If $N$ is semisimple and and $M/N$ semisimple then $M$ semisimple?

Question

Let $R$ be finite dimensional $k$ algebra, $k$ is a field possibly $\mathbb{C}$. Let $_RN\leq{}_RM$ (submodule as a left module). Is the following statement true (if yes could you give me a hint) , if $_RN$ is semisimple and $_RM/N$ semisimple then $_RM$ semisimple?

Answer 1

No, for example let $k$ be any field you like and consider the ring $R = k[x]/x^2$.

The ideal $(x) \leq R$ is one dimensional and the quotient $R/(x)$ is one dimensional so both of these are simple (hence semisimple) $R$-modules. But the ring $R$ is not semisimple as a module over itself because the ideal $(x)$ is the only simple submodule of $R$.
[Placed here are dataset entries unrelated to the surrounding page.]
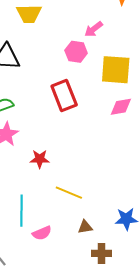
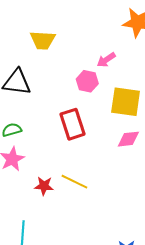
yellow line: (69, 193) -> (74, 182), moved

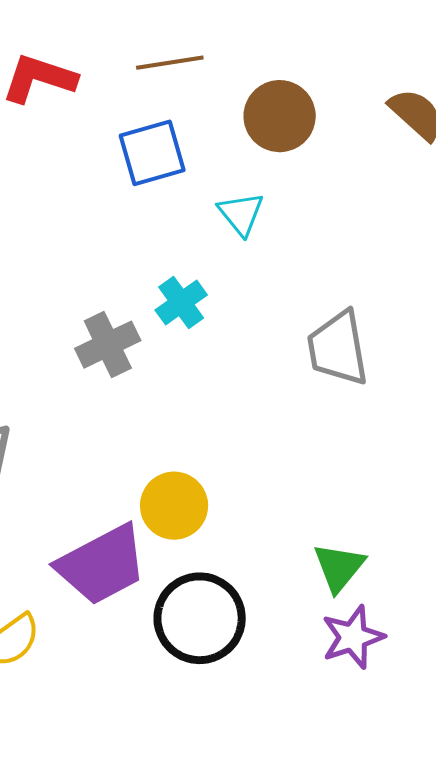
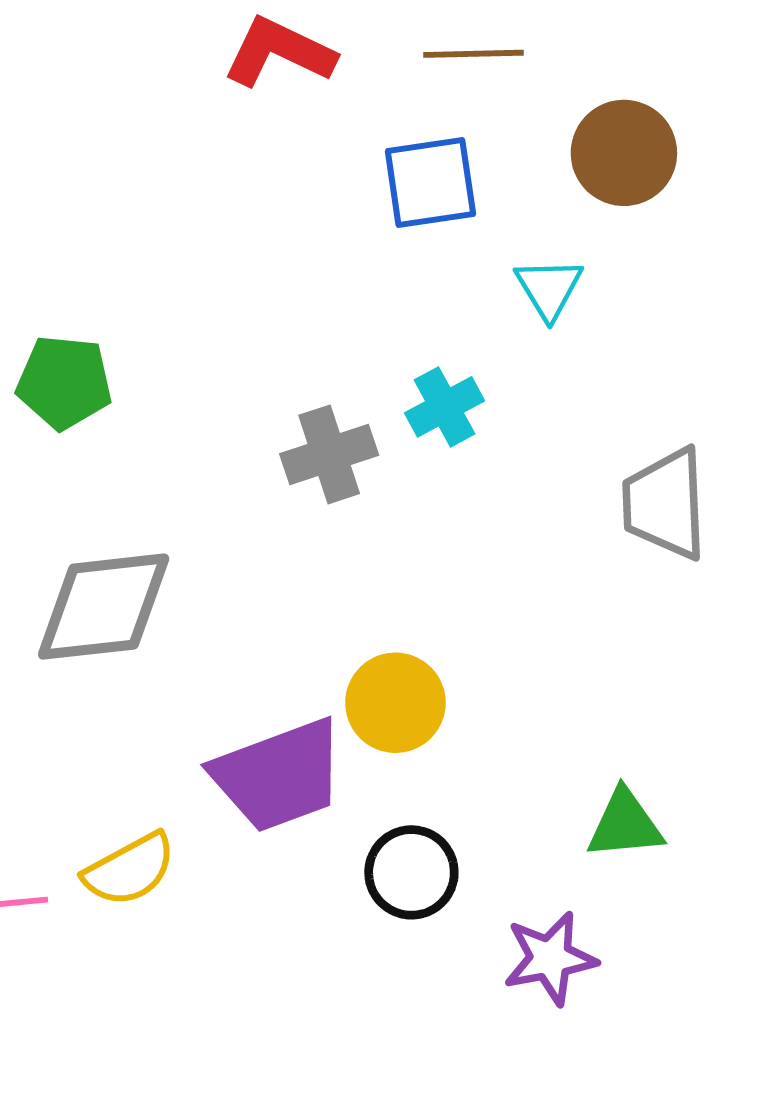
green triangle: (339, 567) -> (625, 824), turned 38
black circle: (200, 618) -> (411, 872), size x0.7
purple star: (353, 637) -> (550, 958), moved

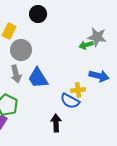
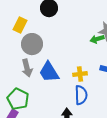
yellow cross: (78, 90) -> (80, 74), moved
blue semicircle: (70, 101) -> (81, 95), turned -120

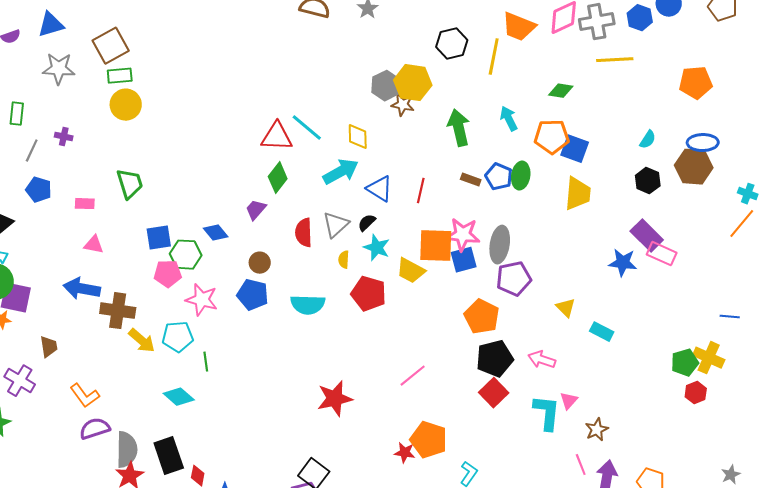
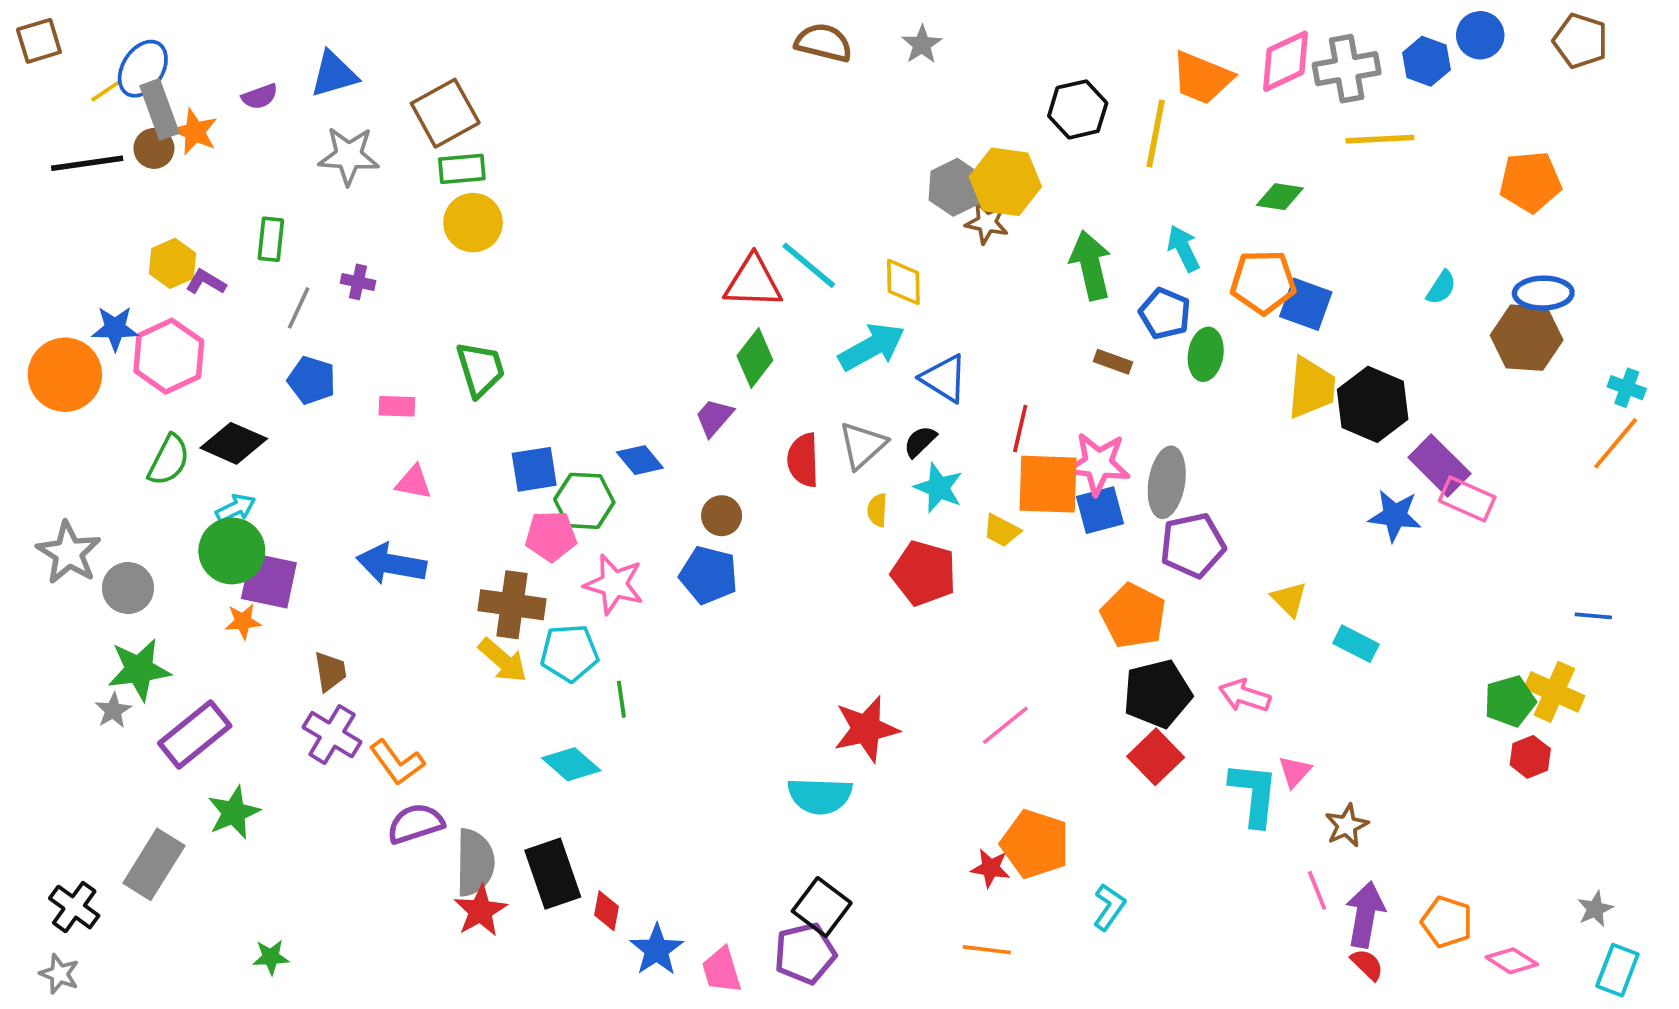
blue pentagon: (499, 177) -> (1165, 313), moved
black hexagon: (648, 181) -> (1373, 404), moved, size x1.5
red line: (421, 191) -> (1020, 428), moved
yellow trapezoid: (411, 271) -> (1002, 531), size x0.7
cyan semicircle: (308, 305) -> (820, 796), moved
brown cross: (118, 311) -> (512, 605), moved
purple cross: (20, 381) -> (332, 735), moved
red star: (335, 399) -> (866, 729), moved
If the ring $R$ that you're working with is a semisimple ring (i.e. semisimple as a module over itself) then the statement becomes true.

Answer 2

Hint: The idea is that finite dimensional ( over $k$) $R$ modules $M$ have finite length, that is, there exists a sequence of submodules $$0=M_0 \subset M_1 \subset \ldots \subset M_n = M$$ that can not be refined any further, that is, $M_{l-1}$ is maximal inside $M_l$, in other words, $M_{l}/M_{l-1}$ is simple. So any module is a composition of simple modules (and so, of semisimple modules). But if $R$ itself is not semisimple, there are some non-semisimple modules $M$ out there ( for instance, $R$ itself)

No.